● **Work request**
Go to the line below containing "parents sont communistes et" and print exactly from there through the line containing "které zvyšují produktivitu", both included. Print nothing else.

────────────────────────────────────────

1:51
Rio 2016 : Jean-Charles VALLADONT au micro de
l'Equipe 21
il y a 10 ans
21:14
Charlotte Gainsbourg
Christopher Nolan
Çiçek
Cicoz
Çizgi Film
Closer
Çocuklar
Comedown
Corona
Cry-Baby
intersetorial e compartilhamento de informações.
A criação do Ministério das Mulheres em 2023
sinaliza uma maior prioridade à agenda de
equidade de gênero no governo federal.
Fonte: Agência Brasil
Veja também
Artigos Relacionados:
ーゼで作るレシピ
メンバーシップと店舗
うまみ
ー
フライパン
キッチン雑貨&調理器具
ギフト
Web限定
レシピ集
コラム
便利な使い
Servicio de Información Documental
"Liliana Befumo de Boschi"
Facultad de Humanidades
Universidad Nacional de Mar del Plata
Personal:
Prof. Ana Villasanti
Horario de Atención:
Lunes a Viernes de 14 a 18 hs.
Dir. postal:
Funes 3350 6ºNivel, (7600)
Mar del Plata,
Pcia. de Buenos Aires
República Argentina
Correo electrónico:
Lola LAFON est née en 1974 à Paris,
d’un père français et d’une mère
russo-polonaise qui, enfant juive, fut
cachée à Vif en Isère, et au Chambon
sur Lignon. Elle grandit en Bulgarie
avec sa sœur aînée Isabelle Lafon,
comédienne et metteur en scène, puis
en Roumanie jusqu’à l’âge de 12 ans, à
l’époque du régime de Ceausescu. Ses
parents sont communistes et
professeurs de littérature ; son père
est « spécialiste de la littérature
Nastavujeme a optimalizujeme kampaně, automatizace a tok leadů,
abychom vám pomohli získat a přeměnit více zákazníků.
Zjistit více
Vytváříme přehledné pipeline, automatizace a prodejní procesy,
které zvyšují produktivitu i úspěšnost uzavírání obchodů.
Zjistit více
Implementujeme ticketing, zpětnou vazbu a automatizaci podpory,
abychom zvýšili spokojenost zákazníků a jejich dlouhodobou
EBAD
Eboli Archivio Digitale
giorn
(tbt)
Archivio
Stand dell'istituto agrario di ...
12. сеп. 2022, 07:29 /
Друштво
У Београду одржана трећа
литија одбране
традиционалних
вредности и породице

────────────────────────────────────────

● **Written solution**
parents sont communistes et
professeurs de littérature ; son père
est « spécialiste de la littérature
Nastavujeme a optimalizujeme kampaně, automatizace a tok leadů,
abychom vám pomohli získat a přeměnit více zákazníků.
Zjistit více
Vytváříme přehledné pipeline, automatizace a prodejní procesy,
které zvyšují produktivitu i úspěšnost uzavírání obchodů.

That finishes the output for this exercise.